Major averages reversed yesterday's sizeable gains though on lower but above average volume. Germany's exports fell 5.8% in August, the biggest drop since January 2009, intensifying worries that Europe could be on the verge of another recession. Indeed, European markets have been lagging US markets since June as noted by the ETF IEV which tracks a basket of European bourses. IEV is off 15% while the S&P 500 and NASDAQ Composite are off 4-5%.
Each time the market has looked this ugly it has managed to bounce, but we must also understand that each time the Fed has come to the end of its successive QE(n) programs the market has corrected sharply. For this reason the Market Direction Model is shifting to a safer cash signal given the level of uncertainty.
With amplified volatility, it is key to keep position sizes in context with the markets and your personal risk tolerance levels.
Short-sale target TSLA failed yesterday at its 50-day moving average, and today is gapping down after failing to impress investors with its wildly over-hyped "D" presentation last night.
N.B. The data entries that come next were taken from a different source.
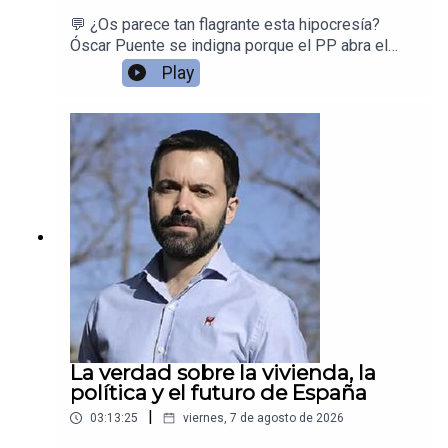
💬 ¿Os parece tan flagrante esta hipocresía?
Óscar Puente se indigna porque el PP abra el
debate de responsabilidades mientras los
Play
incendios todavía arden… pero cuando la tragedia
de Adamuz le explotó en las manos, dijo
exactamente lo contrario: que las
responsabilidades había que dilucidarlas más
adelante.Desmontamos la doble vara de medir
del ministro de Transportes.
La verdad sobre la vivienda, la
política y el futuro de España
|
03:13:25
viernes, 7 de agosto de 2026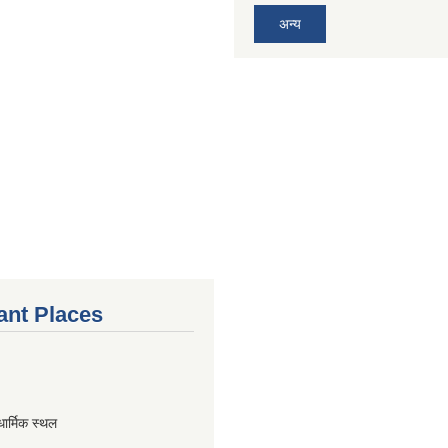
अन्य
ant Places
धार्मिक स्थल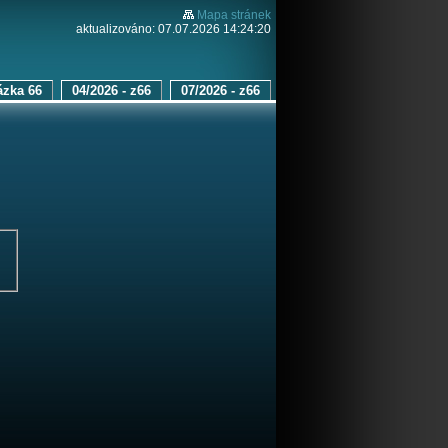
Mapa stránek
aktualizováno: 07.07.2026 14:24:20
ázka 66
04/2026 - z66
07/2026 - z66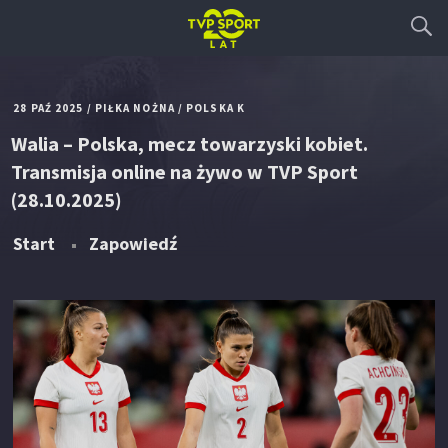
28 PAŹ 2025
/
PIŁKA NOŻNA
/
POLSKA K
Walia – Polska, mecz towarzyski kobiet.
Transmisja online na żywo w TVP Sport
(28.10.2025)
Start
Zapowiedź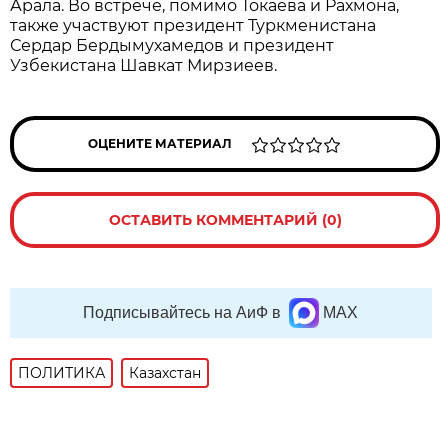
Арала. Во встрече, помимо Токаева и Рахмона,
также участвуют президент Туркменистана
Сердар Бердымухамедов и президент
Узбекистана Шавкат Мирзиеев.
ОЦЕНИТЕ МАТЕРИАЛ
ОСТАВИТЬ КОММЕНТАРИЙ (0)
Подписывайтесь на АиФ в
MAX
ПОЛИТИКА
Казахстан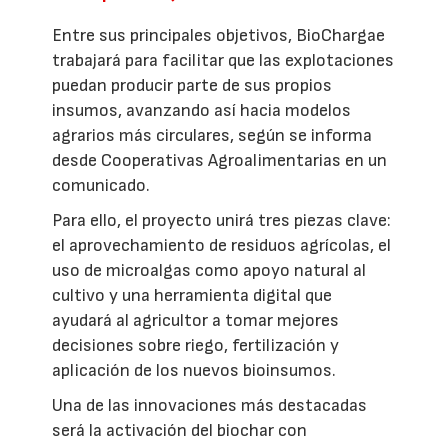
Entre sus principales objetivos, BioChargae
trabajará para facilitar que las explotaciones
puedan producir parte de sus propios
insumos, avanzando así hacia modelos
agrarios más circulares, según se informa
desde Cooperativas Agroalimentarias en un
comunicado.
Para ello, el proyecto unirá tres piezas clave:
el aprovechamiento de residuos agrícolas, el
uso de microalgas como apoyo natural al
cultivo y una herramienta digital que
ayudará al agricultor a tomar mejores
decisiones sobre riego, fertilización y
aplicación de los nuevos bioinsumos.
Una de las innovaciones más destacadas
será la activación del biochar con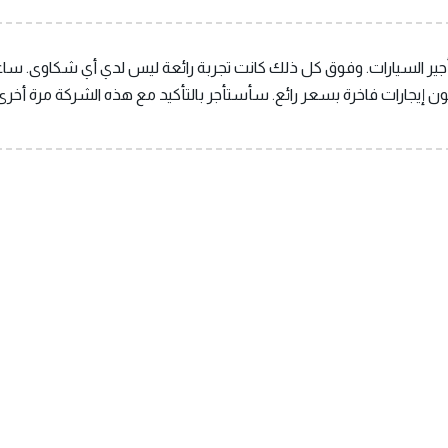
تأجير السيارات. وفوق كل ذلك كانت تجربة رائعة ليس لدي أي شكاوى. سا
مون إيجارات فاخرة بسعر رائع. سأستأجر بالتأكيد مع هذه الشركة مرة أخرى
Once a high for the day can be established, this is likely a shortable gap-down move using the HOD as a guide for an upside stop.
NFLX is dropping back below its 50-day moving average which puts this on our radar as a potential POD short-sale target, using the 50-day line at 458-459 as a quick upside stop.
As the market gets oversold, short-sellers should seek entry points that allow for tight upside reference points for stops in the event we see another violent upside reaction rally like we saw on Wednesday. The QE market retains a certain random factor to it, and this must be accounted for in terms of risk-management, particularly on the short side.